Cleanup.Mess and cleanup are among the primary issues consumers raise in coffee grinder reviews. Grinding coffee can be a dirty business, what with the beans' residual oils and grounds that wind up where they don't belong. Stray grounds that fall to the counter as you open the top of the grinding chamber irk some users of most models we researched. Some also grumble about spills when scooping out or otherwise transferring the grinds to the cap before dumping (or measuring) them into the coffee maker, grinds that cling to the plastic lid, or fine grinds that clump up under the grinding blade. Burr grinders sometimes get dinged when the chute from the bean hopper to the burr gets clogged, which either slows or stops the grinding process.

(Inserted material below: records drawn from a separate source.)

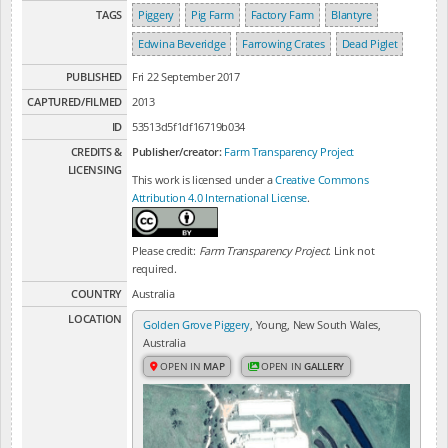
TAGS
Piggery
Pig Farm
Factory Farm
Blantyre
Edwina Beveridge
Farrowing Crates
Dead Piglet
PUBLISHED
Fri 22 September 2017
CAPTURED/FILMED
2013
ID
53513d5f1df16719b034
CREDITS &
Publisher/creator:
Farm Transparency Project
LICENSING
This work is licensed under a
Creative Commons
Attribution 4.0 International License
.
Please credit:
Farm Transparency Project
. Link not
required.
COUNTRY
Australia
LOCATION
Golden Grove Piggery
, Young, New South Wales,
Australia
OPEN IN
MAP
OPEN IN
GALLERY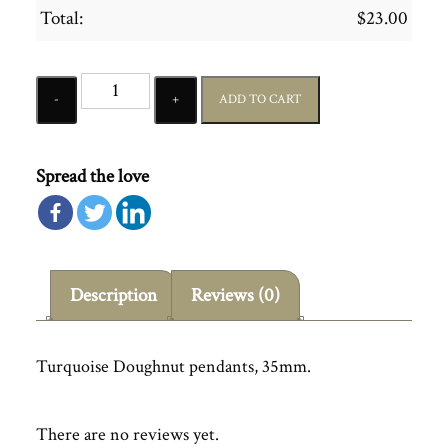
Total:
$
23.00
Quantity
ADD TO CART
Spread the love
Description
Reviews (0)
Turquoise Doughnut pendants, 35mm.
There are no reviews yet.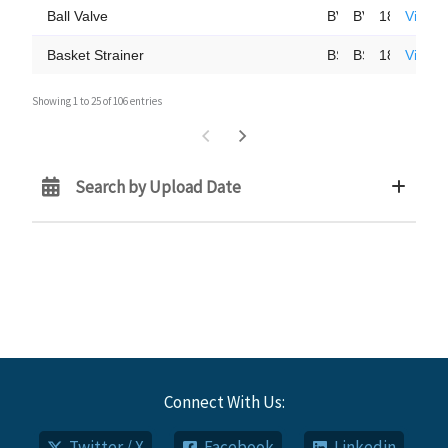
Ball Valve
BV2425-SS
BV2425-0609
18-Oct-23
View 
Basket Strainer
BS85-CS/SS
BS85-0118
18-Oct-23
View 
Showing 1 to 25 of 106 entries
Search by Upload Date
Connect With Us:
Twitter / X
Facebook
Linkedin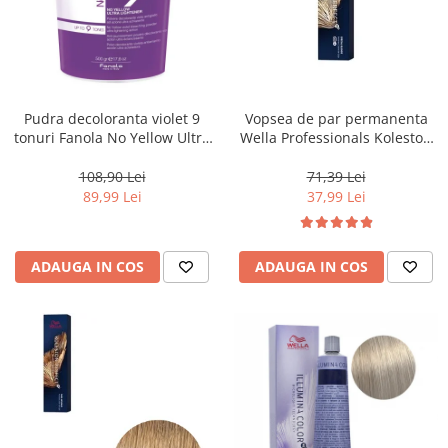
Pudra decoloranta violet 9
Vopsea de par permanenta
tonuri Fanola No Yellow Ultra
Wella Professionals Koleston
Lightener, 500 g
Perfect Me+ 12/96 , Blond
Special Perlat Violet, 60 ml
108,90 Lei
71,39 Lei
89,99 Lei
37,99 Lei
ADAUGA IN COS
ADAUGA IN COS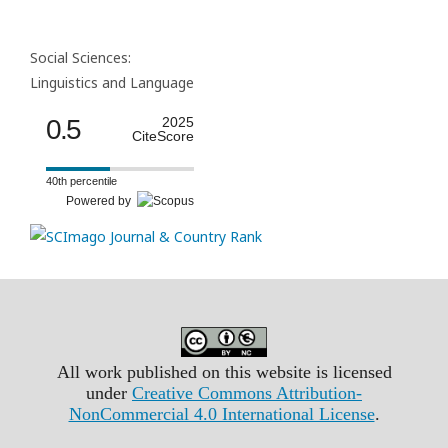
Social Sciences:
Linguistics and Language
0.5
2025
CiteScore
40th percentile
Powered by
All work published on this website is licensed
under
Creative Commons Attribution-
NonCommercial 4.0 International License
.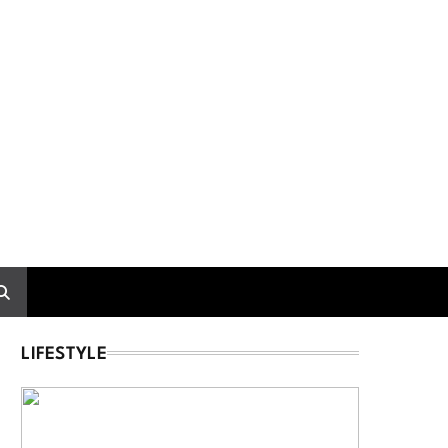
LIFESTYLE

Frequent cleaning not only helps with coffee grinders' overall performance, but it also prevents build up of rancid oils that mar the coffee flavor. Most blade grinders can be cleaned with a damp sponge or cloth, although a few boast a removable chamber (with blade) that can even go in the dishwasher. The grinder on burr models is often removable and can be cleaned with a small brush (often included). Some with removable bowls also offer convenient lids, so users don't have to dirty another container if storing extra grounds.
For those worried about cluttered counters, there are coffee grinders that provide recessed storage so users can easily tuck away cords and move the grinder out of sight.
Durability.With but a few exceptions, budget coffee grinders seem to last. Many reviewers tell of replacing a treasured machine after five or even 15 years, and often with another of the same brand. Yet, even the coffee grinders we favor sometimes disappoint. We read plenty of reports lamenting units that failed in one way or another after minimal use; no model we researched escaped users' darts.
A final note: A coffee grinder will probably last longer if you don't overload it. Don't pack the grinding chamber with too many beans or grind too many batches in a row.